• [Task objective]
Please repeat the whole listing exactly, but leave the pictures out.

####

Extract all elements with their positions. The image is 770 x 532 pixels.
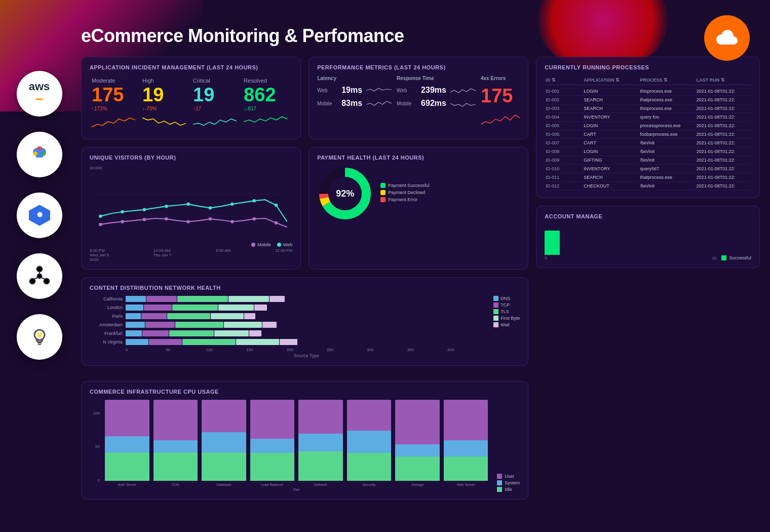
visitors-chart bbox=[90, 172, 292, 238]
table-row: ID-004INVENTORYquery foo2021-01-08T01:22… bbox=[545, 113, 751, 122]
metric-critical: Critical 19 ↑17 bbox=[191, 75, 242, 132]
net-user-bar bbox=[298, 400, 343, 434]
metric-critical-sparkline bbox=[193, 113, 237, 130]
account-title: Account Manage bbox=[545, 213, 751, 219]
bar-label-california: California bbox=[90, 296, 123, 301]
table-row: ID-010INVENTORYquery5672021-01-08T01:22: bbox=[545, 165, 751, 173]
latency-label: Latency bbox=[317, 75, 392, 81]
visitors-title: Unique Visitors (by hour) bbox=[90, 155, 292, 161]
net-system-bar bbox=[298, 434, 343, 451]
cell-app: SEARCH bbox=[584, 97, 637, 102]
latency-mobile-value: 83ms bbox=[341, 99, 362, 108]
cell-lastrun: 2021-01-08T01:22: bbox=[697, 158, 750, 163]
kubernetes-icon: ⎈ bbox=[26, 202, 53, 229]
lb-system-bar bbox=[250, 439, 295, 453]
svg-point-14 bbox=[38, 275, 41, 278]
stor-system-bar bbox=[395, 444, 440, 457]
sidebar-icon-aws[interactable]: aws ~ bbox=[17, 71, 62, 117]
tls-bar bbox=[167, 313, 210, 319]
x-label-3: 6:00 AM bbox=[216, 248, 230, 262]
top-row: Application Incident Management (last 24… bbox=[81, 57, 528, 139]
cdn-legend-dns: DNS bbox=[493, 296, 520, 301]
cdn-legend-wait: Wait bbox=[493, 322, 520, 327]
payment-panel: Payment Health (last 24 hours) bbox=[309, 147, 528, 270]
metric-resolved-label: Resolved bbox=[244, 78, 287, 84]
cpu-y-axis: 100 50 0 bbox=[90, 411, 100, 492]
metric-high-value: 19 bbox=[142, 85, 186, 106]
firstbyte-bar bbox=[236, 339, 279, 345]
cdn-legend-firstbyte: First Byte bbox=[493, 316, 520, 321]
cpu-label-cdn: CDN bbox=[153, 483, 198, 486]
middle-row: Unique Visitors (by hour) 30,000 bbox=[81, 147, 528, 270]
svg-line-9 bbox=[34, 278, 37, 279]
metric-critical-label: Critical bbox=[193, 78, 237, 84]
lb-user-bar bbox=[250, 400, 295, 439]
svg-point-39 bbox=[252, 217, 256, 221]
cell-id: ID-009 bbox=[546, 158, 581, 163]
cell-lastrun: 2021-01-08T01:22: bbox=[697, 89, 750, 94]
cloud-button[interactable] bbox=[704, 15, 750, 61]
cell-lastrun: 2021-01-08T01:22: bbox=[697, 123, 750, 128]
payment-title: Payment Health (last 24 hours) bbox=[317, 155, 520, 161]
response-mobile-value: 692ms bbox=[421, 99, 446, 108]
table-row: ID-005LOGINprocessprocess.exe2021-01-08T… bbox=[545, 122, 751, 130]
account-bars bbox=[545, 224, 716, 255]
response-mobile-label: Mobile bbox=[397, 101, 417, 106]
bar-group-paris bbox=[126, 313, 487, 319]
bar-label-amsterdam: Amsterdam bbox=[90, 322, 123, 327]
sidebar-icon-lightbulb[interactable] bbox=[17, 314, 62, 360]
cell-app: INVENTORY bbox=[584, 166, 637, 171]
account-legend-label: Successful bbox=[729, 255, 751, 260]
response-label: Response Time bbox=[397, 75, 476, 81]
sidebar-icon-gcloud[interactable] bbox=[17, 132, 62, 177]
y-50: 50 bbox=[90, 444, 100, 449]
cpu-x-labels: Auth Server CDN Database Load Balancer N… bbox=[105, 483, 488, 486]
svg-point-29 bbox=[230, 202, 234, 206]
wait-bar bbox=[244, 313, 255, 319]
bar-group-frankfurt bbox=[126, 330, 487, 336]
cell-lastrun: 2021-01-08T01:22: bbox=[697, 132, 750, 137]
wait-bar bbox=[262, 322, 277, 328]
tls-bar bbox=[169, 330, 214, 336]
cpu-legend-user: User bbox=[497, 474, 520, 479]
legend-mobile: Mobile bbox=[251, 242, 271, 247]
error-label: Payment Error bbox=[388, 197, 417, 202]
sidebar-icon-kafka[interactable] bbox=[17, 253, 62, 299]
svg-point-12 bbox=[30, 279, 34, 283]
svg-point-36 bbox=[186, 220, 190, 223]
cdn-x-title: Source Type bbox=[90, 353, 487, 358]
wait-legend-dot bbox=[493, 322, 498, 327]
latency-mobile-label: Mobile bbox=[317, 101, 337, 106]
cell-id: ID-010 bbox=[546, 166, 581, 171]
cell-app: INVENTORY bbox=[584, 115, 637, 120]
svg-point-30 bbox=[252, 199, 256, 203]
auth-user-bar bbox=[105, 400, 149, 436]
svg-point-23 bbox=[99, 214, 102, 218]
cpu-bar-lb bbox=[250, 400, 295, 481]
metric-critical-value: 19 bbox=[193, 85, 237, 106]
latency-section: Latency Web 19ms Mobile 83ms bbox=[317, 75, 392, 131]
errors-label: 4xx Errors bbox=[481, 75, 520, 81]
svg-point-26 bbox=[165, 205, 168, 208]
cell-process: thatprocess.exe bbox=[640, 175, 694, 180]
header-app: APPLICATION ⇅ bbox=[584, 78, 637, 83]
response-web-row: Web 239ms bbox=[397, 85, 476, 95]
firstbyte-bar bbox=[224, 322, 262, 328]
user-legend-label: User bbox=[505, 474, 514, 479]
sidebar-icon-kubernetes[interactable]: ⎈ bbox=[17, 193, 62, 238]
svg-point-11 bbox=[37, 267, 42, 271]
cdn-legend: DNS TCP TLS First Byte bbox=[493, 296, 520, 358]
left-column: Application Incident Management (last 24… bbox=[81, 57, 528, 500]
right-column: Currently Running Processes ID ⇅ APPLICA… bbox=[536, 57, 760, 500]
dns-bar bbox=[126, 322, 145, 328]
response-section: Response Time Web 239ms Mobile 692ms bbox=[397, 75, 476, 131]
cdn-panel: Content Distribution Network Health Cali… bbox=[81, 277, 528, 366]
perf-grid: Latency Web 19ms Mobile 83ms bbox=[317, 75, 520, 131]
bar-label-paris: Paris bbox=[90, 314, 123, 319]
firstbyte-bar bbox=[211, 313, 244, 319]
cpu-legend-idle: Idle bbox=[497, 487, 520, 492]
mobile-label: Mobile bbox=[257, 242, 271, 247]
cpu-x-title: Tier bbox=[105, 487, 488, 492]
dns-bar bbox=[126, 305, 143, 311]
metric-moderate-value: 175 bbox=[92, 85, 135, 106]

####

• [Response area]
Extract all elements with their positions. The image is 770 x 532 pixels.
visitors-chart bbox=[90, 172, 292, 238]
table-row: ID-004INVENTORYquery foo2021-01-08T01:22… bbox=[545, 113, 751, 122]
metric-critical: Critical 19 ↑17 bbox=[191, 75, 242, 132]
net-user-bar bbox=[298, 400, 343, 434]
metric-critical-sparkline bbox=[193, 113, 237, 130]
account-title: Account Manage bbox=[545, 213, 751, 219]
bar-label-california: California bbox=[90, 296, 123, 301]
table-row: ID-010INVENTORYquery5672021-01-08T01:22: bbox=[545, 165, 751, 173]
latency-label: Latency bbox=[317, 75, 392, 81]
visitors-title: Unique Visitors (by hour) bbox=[90, 155, 292, 161]
net-system-bar bbox=[298, 434, 343, 451]
cell-app: SEARCH bbox=[584, 97, 637, 102]
latency-mobile-value: 83ms bbox=[341, 99, 362, 108]
cell-lastrun: 2021-01-08T01:22: bbox=[697, 158, 750, 163]
kubernetes-icon: ⎈ bbox=[26, 202, 53, 229]
lb-system-bar bbox=[250, 439, 295, 453]
svg-point-14 bbox=[38, 275, 41, 278]
stor-system-bar bbox=[395, 444, 440, 457]
sidebar-icon-aws[interactable]: aws ~ bbox=[17, 71, 62, 117]
tls-bar bbox=[167, 313, 210, 319]
x-label-3: 6:00 AM bbox=[216, 248, 230, 262]
top-row: Application Incident Management (last 24… bbox=[81, 57, 528, 139]
cdn-legend-dns: DNS bbox=[493, 296, 520, 301]
cdn-legend-wait: Wait bbox=[493, 322, 520, 327]
payment-panel: Payment Health (last 24 hours) bbox=[309, 147, 528, 270]
metric-resolved-label: Resolved bbox=[244, 78, 287, 84]
cpu-y-axis: 100 50 0 bbox=[90, 411, 100, 492]
metric-high-value: 19 bbox=[142, 85, 186, 106]
firstbyte-bar bbox=[236, 339, 279, 345]
cdn-legend-firstbyte: First Byte bbox=[493, 316, 520, 321]
cpu-label-cdn: CDN bbox=[153, 483, 198, 486]
middle-row: Unique Visitors (by hour) 30,000 bbox=[81, 147, 528, 270]
svg-line-9 bbox=[34, 278, 37, 279]
metric-critical-label: Critical bbox=[193, 78, 237, 84]
lb-user-bar bbox=[250, 400, 295, 439]
svg-point-39 bbox=[252, 217, 256, 221]
cell-id: ID-009 bbox=[546, 158, 581, 163]
cell-lastrun: 2021-01-08T01:22: bbox=[697, 89, 750, 94]
cloud-button[interactable] bbox=[704, 15, 750, 61]
cell-lastrun: 2021-01-08T01:22: bbox=[697, 123, 750, 128]
payment-title: Payment Health (last 24 hours) bbox=[317, 155, 520, 161]
response-mobile-value: 692ms bbox=[421, 99, 446, 108]
table-row: ID-005LOGINprocessprocess.exe2021-01-08T… bbox=[545, 122, 751, 130]
account-bars bbox=[545, 224, 716, 255]
response-mobile-label: Mobile bbox=[397, 101, 417, 106]
bar-group-paris bbox=[126, 313, 487, 319]
bar-label-amsterdam: Amsterdam bbox=[90, 322, 123, 327]
sidebar-icon-lightbulb[interactable] bbox=[17, 314, 62, 360]
cell-app: INVENTORY bbox=[584, 166, 637, 171]
account-legend-label: Successful bbox=[729, 255, 751, 260]
response-label: Response Time bbox=[397, 75, 476, 81]
sidebar-icon-gcloud[interactable] bbox=[17, 132, 62, 177]
y-50: 50 bbox=[90, 444, 100, 449]
cpu-x-labels: Auth Server CDN Database Load Balancer N… bbox=[105, 483, 488, 486]
svg-point-29 bbox=[230, 202, 234, 206]
wait-bar bbox=[244, 313, 255, 319]
bar-group-frankfurt bbox=[126, 330, 487, 336]
cell-lastrun: 2021-01-08T01:22: bbox=[697, 132, 750, 137]
wait-bar bbox=[262, 322, 277, 328]
tls-bar bbox=[169, 330, 214, 336]
cpu-legend-user: User bbox=[497, 474, 520, 479]
legend-mobile: Mobile bbox=[251, 242, 271, 247]
error-label: Payment Error bbox=[388, 197, 417, 202]
sidebar-icon-kafka[interactable] bbox=[17, 253, 62, 299]
svg-point-12 bbox=[30, 279, 34, 283]
svg-point-36 bbox=[186, 220, 190, 223]
cdn-x-title: Source Type bbox=[90, 353, 487, 358]
wait-legend-dot bbox=[493, 322, 498, 327]
latency-mobile-label: Mobile bbox=[317, 101, 337, 106]
cell-id: ID-010 bbox=[546, 166, 581, 171]
cell-app: INVENTORY bbox=[584, 115, 637, 120]
svg-point-30 bbox=[252, 199, 256, 203]
auth-user-bar bbox=[105, 400, 149, 436]
svg-point-23 bbox=[99, 214, 102, 218]
cpu-bar-lb bbox=[250, 400, 295, 481]
metric-critical-value: 19 bbox=[193, 85, 237, 106]
latency-section: Latency Web 19ms Mobile 83ms bbox=[317, 75, 392, 131]
errors-label: 4xx Errors bbox=[481, 75, 520, 81]
svg-point-26 bbox=[165, 205, 168, 208]
cell-process: thatprocess.exe bbox=[640, 175, 694, 180]
header-app: APPLICATION ⇅ bbox=[584, 78, 637, 83]
response-web-row: Web 239ms bbox=[397, 85, 476, 95]
firstbyte-bar bbox=[224, 322, 262, 328]
user-legend-label: User bbox=[505, 474, 514, 479]
sidebar-icon-kubernetes[interactable]: ⎈ bbox=[17, 193, 62, 238]
svg-point-11 bbox=[37, 267, 42, 271]
cdn-legend: DNS TCP TLS First Byte bbox=[493, 296, 520, 358]
left-column: Application Incident Management (last 24… bbox=[81, 57, 528, 500]
right-column: Currently Running Processes ID ⇅ APPLICA… bbox=[536, 57, 760, 500]
dns-bar bbox=[126, 322, 145, 328]
response-section: Response Time Web 239ms Mobile 692ms bbox=[397, 75, 476, 131]
cdn-panel: Content Distribution Network Health Cali… bbox=[81, 277, 528, 366]
perf-grid: Latency Web 19ms Mobile 83ms bbox=[317, 75, 520, 131]
bar-label-paris: Paris bbox=[90, 314, 123, 319]
firstbyte-bar bbox=[211, 313, 244, 319]
cpu-legend-idle: Idle bbox=[497, 487, 520, 492]
mobile-label: Mobile bbox=[257, 242, 271, 247]
cpu-x-title: Tier bbox=[105, 487, 488, 492]
dns-bar bbox=[126, 305, 143, 311]
metric-moderate-value: 175 bbox=[92, 85, 135, 106]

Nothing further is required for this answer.